Henryk Sienkiewicz'in tarihi romanlarının hayranları, genellikle "soylu" gibi bir kavramla karşılaştılar. Bununla birlikte, bu kelimenin anlamı bağlamdan her zaman açık değildi. Bu ismin ne anlama geldiğini öğrenelim ve ayrıca bu adla anılan fenomenin tarihini de ele alalım.
"Gentry" kelimesi ne anlama geliyor
İngiliz Milletler Topluluğu'ndaki bu terime soylu sınıf deniyordu.
Aslında bu isim "bilmek", "asillik" terimleriyle eşanlamlı olarak kabul edilebilir.
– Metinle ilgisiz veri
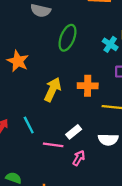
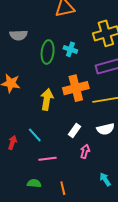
cyan cross: (110, 44) -> (70, 49), moved
orange cross: (88, 86) -> (76, 88), size x1.4
pink line: (53, 145) -> (47, 159), moved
Aynı zamanda, soyluluk, Polonya kültürünün özelliği olan özel bir olgudur. Ayrıca, komşu ülkelerde (Çek Cumhuriyeti, Slovakya) ve geçmişte toprakları İngiliz Milletler Topluluğu'nun bir parçası olanlarda (Belarus, Litvanya, Ukrayna) vardı.
Etimoloji
Rusça "gentry" kelimesi, Lehçe szlachta adından türetilmiştir. Bu da büyük olasılıkla Almanca Schlacht (savaş, savaş) teriminden türetilmiştir.
Ayrıca "soylu" kelimesinin "atasının" eski Almanca kelime olduğu yaygın bir versiyonu var. Slacht, "cins, cins" anlamına gelir.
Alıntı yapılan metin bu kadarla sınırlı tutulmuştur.